**What to produce**
Among the entries below, please repeat exactly and only the lines from the line containing "Il est essentiel" to the line containing "barrières de sécurité", both lines included.

**Dataset entries**
####

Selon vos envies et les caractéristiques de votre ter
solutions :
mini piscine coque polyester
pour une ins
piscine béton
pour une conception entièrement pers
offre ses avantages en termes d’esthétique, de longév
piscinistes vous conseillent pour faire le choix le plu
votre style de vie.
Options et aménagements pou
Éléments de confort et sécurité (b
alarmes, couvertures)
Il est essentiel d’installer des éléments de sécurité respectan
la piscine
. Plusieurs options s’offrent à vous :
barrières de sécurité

####

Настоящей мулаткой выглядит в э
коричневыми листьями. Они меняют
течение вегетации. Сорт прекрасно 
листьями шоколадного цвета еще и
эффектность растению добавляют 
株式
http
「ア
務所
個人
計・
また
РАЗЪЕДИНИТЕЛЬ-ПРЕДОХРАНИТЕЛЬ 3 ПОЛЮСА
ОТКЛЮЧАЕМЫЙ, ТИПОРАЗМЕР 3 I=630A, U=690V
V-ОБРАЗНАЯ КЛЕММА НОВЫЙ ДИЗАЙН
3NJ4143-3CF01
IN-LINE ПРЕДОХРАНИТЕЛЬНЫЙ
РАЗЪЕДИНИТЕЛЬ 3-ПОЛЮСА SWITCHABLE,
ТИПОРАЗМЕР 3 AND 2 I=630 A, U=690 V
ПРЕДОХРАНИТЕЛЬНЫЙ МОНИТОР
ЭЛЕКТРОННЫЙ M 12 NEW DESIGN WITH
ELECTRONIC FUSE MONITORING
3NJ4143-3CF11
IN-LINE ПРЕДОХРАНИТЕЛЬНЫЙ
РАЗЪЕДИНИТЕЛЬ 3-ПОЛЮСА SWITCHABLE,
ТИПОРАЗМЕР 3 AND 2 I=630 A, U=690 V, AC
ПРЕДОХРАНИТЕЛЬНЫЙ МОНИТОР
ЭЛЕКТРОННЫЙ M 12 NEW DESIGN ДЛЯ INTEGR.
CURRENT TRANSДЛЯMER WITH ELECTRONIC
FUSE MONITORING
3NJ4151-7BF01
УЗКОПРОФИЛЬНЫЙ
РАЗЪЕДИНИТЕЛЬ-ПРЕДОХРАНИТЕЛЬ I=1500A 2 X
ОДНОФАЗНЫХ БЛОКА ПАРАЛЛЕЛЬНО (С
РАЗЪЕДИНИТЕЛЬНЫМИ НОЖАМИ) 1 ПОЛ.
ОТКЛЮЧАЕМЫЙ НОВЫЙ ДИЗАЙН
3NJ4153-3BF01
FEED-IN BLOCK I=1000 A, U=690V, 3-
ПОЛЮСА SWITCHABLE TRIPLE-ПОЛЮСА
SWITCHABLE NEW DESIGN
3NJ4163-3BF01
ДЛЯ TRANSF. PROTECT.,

####

**Final answer**
Il est essentiel d’installer des éléments de sécurité respectan
la piscine
. Plusieurs options s’offrent à vous :
barrières de sécurité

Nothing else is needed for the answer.